=== Task ===
Your answer should be the lines from the start of the records through the line with "This screenshot has", copied word for word.

=== Information ===
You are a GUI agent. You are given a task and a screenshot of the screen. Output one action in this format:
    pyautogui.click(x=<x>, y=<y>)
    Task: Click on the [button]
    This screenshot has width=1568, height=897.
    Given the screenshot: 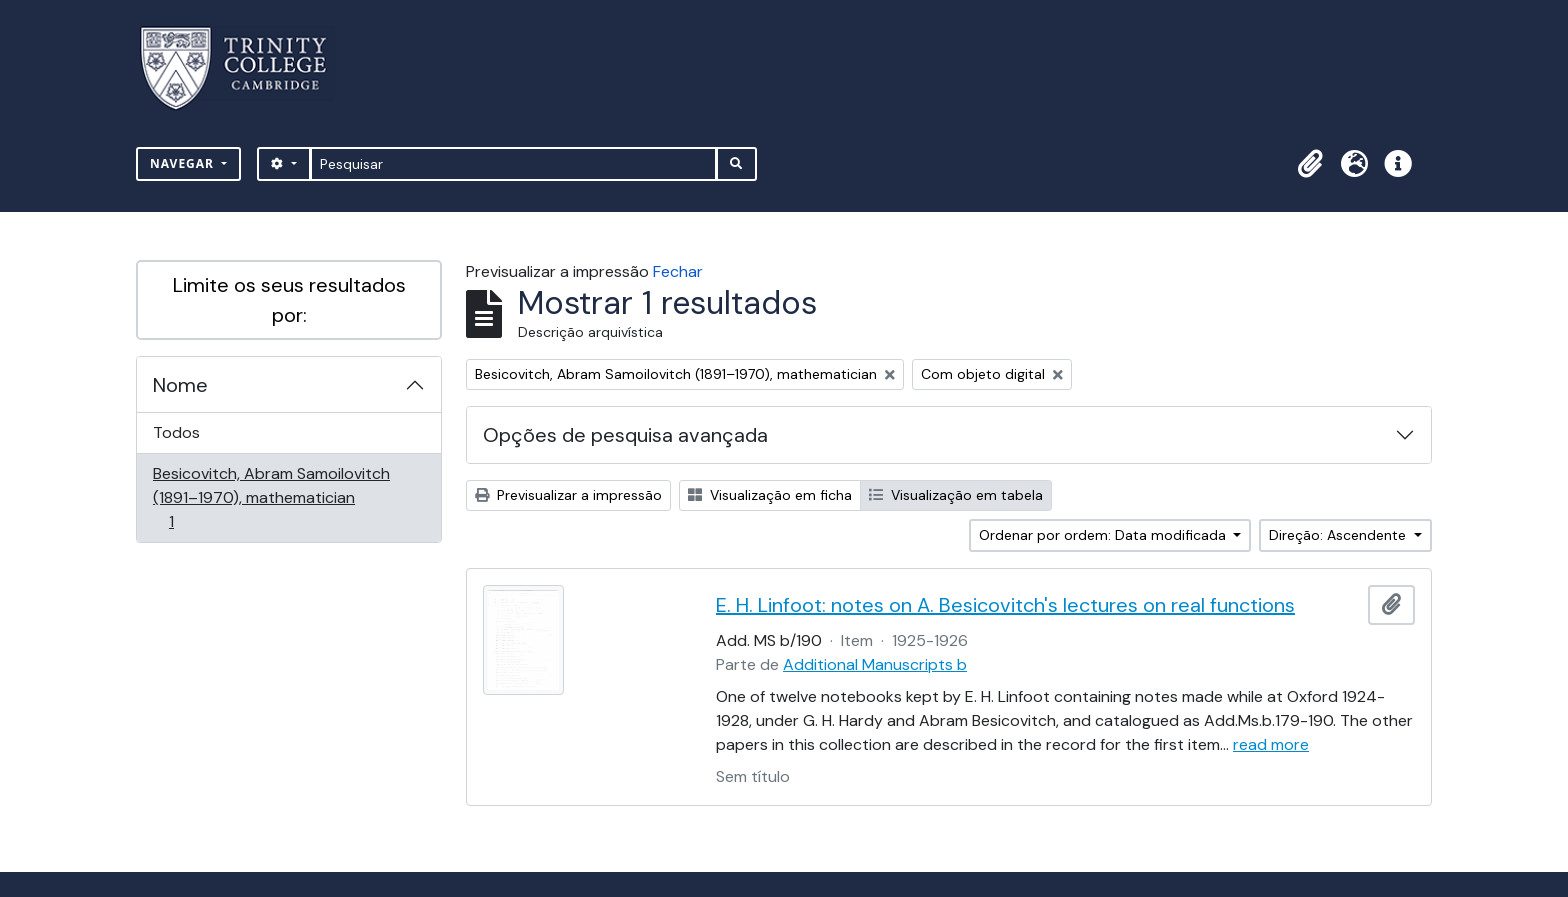 What is the action you would take?
    pyautogui.click(x=1310, y=164)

=== Answer to this exercise ===
You are a GUI agent. You are given a task and a screenshot of the screen. Output one action in this format:
    pyautogui.click(x=<x>, y=<y>)
    Task: Click on the [button]
    This screenshot has width=1568, height=897.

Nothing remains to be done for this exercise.